Depending on the patient's age and general condition, the type of cerebral lesions (infarction or haemorrhage) and the stage reached by the disease, various therapeutic options are available:
- no medical or surgical treatment
- medical treatment: vasodilator medication to improve the blood supply to the brain, anti-epileptic drugs in patients suffering from epilepsy, and, in certain circumstances, platelet antagonist medication (although this increases the risk of haemorrhage)
- surgical treatment: it is proposed to improve the blood supply to the brain (when certain areas of the brain are being damaged or risk damage as a result of inadequate blood supply). A number of surgical techniques may be considered but they should be discussed by a multidisciplinary team in a specialist centre.
- multicraniostomy (term meaning the drilling of several holes in the skull): a large number of small holes are drilled in the skull to enable the vessels in the scalp to grow through the holes on the surface of the skull and down into the interior of the brain to supply those areas which have a poor blood supply)
- temporal artery-middle cerebral artery anatomosis (anastomosis = communication between 2 tubes) consists of joining the temporal artery outside the skull to the middle cerebral artery within the brain to provide blood from outside the skull into the brain to improve its supply
- other surgical techniques are sometimes used. They consist of placing tissue taken from elsewhere in the body and containing a large number of blood vessels in contact with the brain so that the vessels develop in the areas of the brain that lack a good blood supply.

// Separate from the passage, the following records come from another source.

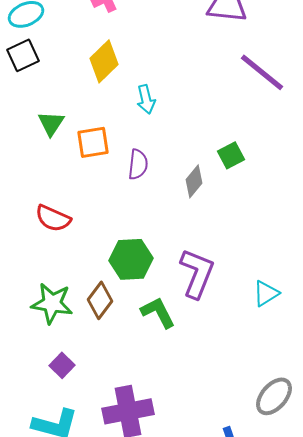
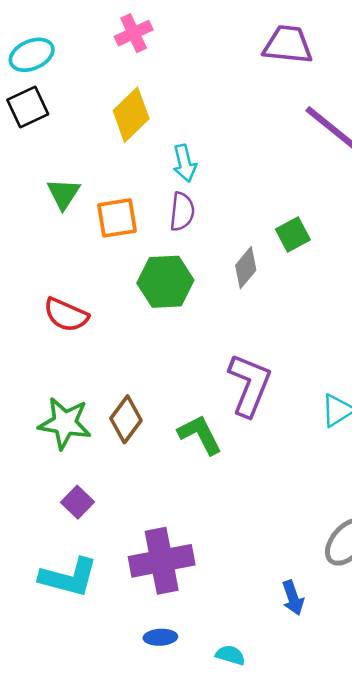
purple semicircle: (138, 164) -> (182, 212), moved
green hexagon: (131, 259) -> (165, 282), moved

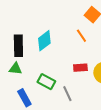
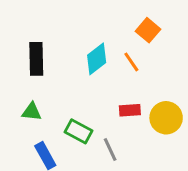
cyan diamond: (44, 41) -> (97, 59), moved
black rectangle: (18, 46) -> (36, 59), moved

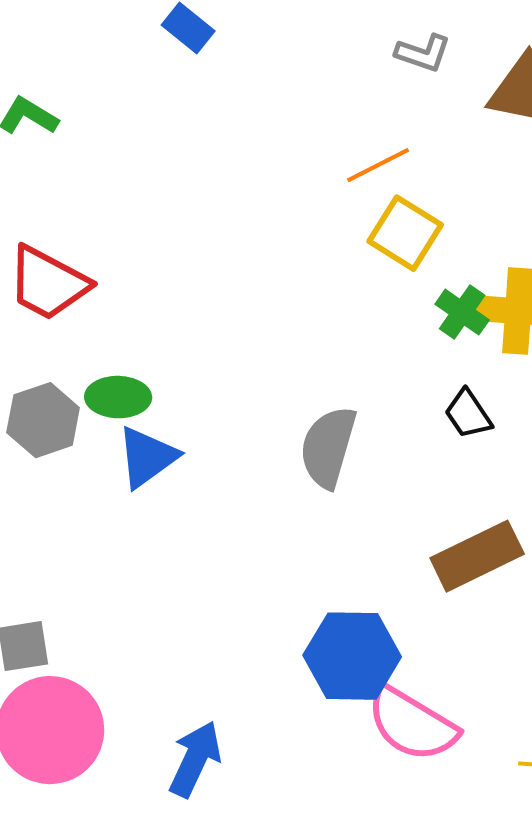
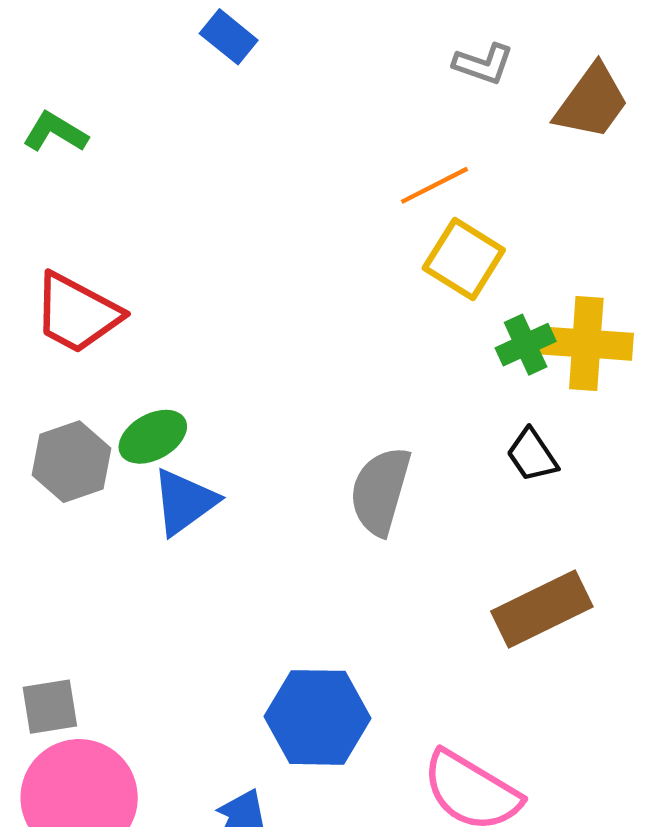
green cross: (462, 312) -> (526, 345), turned 30
green ellipse: (118, 397) -> (153, 437), turned -30
blue hexagon: (352, 656) -> (318, 717), moved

These various treatments may be combined. They are discussed against the background of the stage of the illness, the patient's age, the technical possibilities and the progress of the disease.

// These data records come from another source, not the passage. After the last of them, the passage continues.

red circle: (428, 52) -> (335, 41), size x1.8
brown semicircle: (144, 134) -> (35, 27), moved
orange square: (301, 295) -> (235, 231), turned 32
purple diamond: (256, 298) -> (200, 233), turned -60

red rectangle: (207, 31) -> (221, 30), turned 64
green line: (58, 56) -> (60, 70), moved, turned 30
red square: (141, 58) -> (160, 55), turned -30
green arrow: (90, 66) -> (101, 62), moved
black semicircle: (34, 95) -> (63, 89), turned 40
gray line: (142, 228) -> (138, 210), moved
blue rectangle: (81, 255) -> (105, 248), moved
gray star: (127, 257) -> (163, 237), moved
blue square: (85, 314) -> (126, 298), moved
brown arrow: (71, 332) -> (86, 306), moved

Familial forms - Genetic counselling
In Japan, 10% of Moyamoya cases appear to be familial in origin (at least two relatives have been diagnosed in the same family). In a small number of families, transmission is autosomal dominant (the genetic abnormality responsible for the disease affects as many men as women and adults have a one in two chance of passing it on to their children) but penetrance is weak. The number of cases within a family is therefore low (often two or three cases). In most families, there is probably some polygenic susceptibility. In Japan, when a case of Moyamoya disease has been diagnosed, the likelihood of identifying another case within the patient's family is thought to be 34 times higher than the risk of the onset of the disease among the general population.
No gene responsible for Moyamoya disease has yet been identified. A number of chromosome locations have been reported, in chromosomes 3, 6, 8, 12 and 17 but none of these has been confirmed.
In Europe, familial forms seem to be extremely rare. A very small number of familial cases have been observed in Italy, Belgium and France (fewer than 5 families in all). The risk of finding another case within the same family remains unknown.
Development - Prognosis
In adults, after diagnosis, the disease develops very slowly in most cases, over several decades. The prognosis depends mainly on the severity of the sequelae from cerebral vascular accidents occurring as part of the illness. When Moyamoya disease is confirmed (bilateral damage) and has already caused a cerebral infarct, the risk of a further cerebral vascular accident is though to be approximately 10% per year in the absence of any surgical treatment. Certain studies suggest that the risk would be reduced two- or threefold, approximately, by surgical treatment aimed at improving the blood supply to the brain.